PyData Vermont 2024

Introduction to Machine Learning for Text Analysis and Classification with Python
07-30, 09:00–10:30 (US/Eastern), Filmhouse

Machine learning allows humans to create a model that can act as an extension of the creator’s mind and classify data based on predetermined categories. Manually tagging thousands of rows of data can often be cumbersome and time consuming. Forming a human-machine relationship to classify data can save researchers time and help catalyze data analysis and classification on projects that would otherwise take an untenable number of working hours.
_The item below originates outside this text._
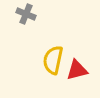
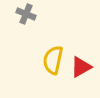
red triangle: moved 4 px right, 3 px up; rotated 15 degrees counterclockwise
This tutorial will teach participants how to use Python for machine learning and text classification, creating a human-machine relationship to process and classify textual datasets. Learn how to use the Natural Language Toolkit (NLTK) to explore data. Use pandas, a Python library with extensive functionality to manipulate data, to clean and manipulate a dataframe (a table in pandas). Participants will also learn how to engineer textual features and build machine learning classification pipelines with SciKitLearn (a popular open source machine learning library). Examples of projects that can be undertaken using these methods include identifying a behavioral health component in police incident narratives, identifying hate speech on Facebook, and identifying wildlife trafficking posts on Twitter. Participants should be familiar with basic python data types and methods of manipulating strings.


Objective
The primary goal of this workshop is to equip participants with the knowledge and skills needed to leverage machine learning techniques for text classification tasks. By the end of the workshop, participants will be able to:

  1. Explore textual data using the Natural Language Toolkit (NLTK) and other python libraries.
  2. Clean and manipulate textual data using pandas, a powerful Python library.
  3. Engineer textual features for machine learning models.
  4. Build and evaluate machine learning classification pipelines using SciKitLearn.

Target Audience
This workshop is designed for researchers, data analysts, and professionals interested in leveraging machine learning techniques for text classification, and is designed to be extremely beginner friendly. There are materials for a 60 minute pre-workshop meant to onboard individuals who may have less python experience. Participants should have basic knowledge of Python programming, including data types and string manipulation.

Topics Covered
- Introduction to machine learning for text classification
- Exploratory data analysis using NLTK
- Data cleaning and manipulation with pandas
- Feature engineering for textual data
- Building machine learning classification pipelines with SciKitLearn

Examples of Applications
- Identifying behavioral health components in police incident narratives
- Detecting hate speech on social media platforms like Facebook
- Identifying wildlife trafficking posts on Twitter

Format
The workshop will consist of a combination of lectures, demonstrations, and hands-on exercises. Participants will have the opportunity to work on real-world text classification projects and receive guidance from experienced instructors throughout the workshop.

Prerequisites
Participants should have a basic understanding of Python programming, including data types and string manipulation.

Duration
The workshop will be conducted over [insert duration, e.g., one full day or two half-days].

Outcome
By the end of the workshop, participants will have the knowledge and skills to apply machine learning techniques to classify textual data efficiently. They will be equipped to undertake text classification projects in their own research or professional work, saving time and improving accuracy.

Requirements
Participants are required to bring their laptops with access to google colab and a google account to run sample code. Detailed installation instructions will be provided prior to the workshop.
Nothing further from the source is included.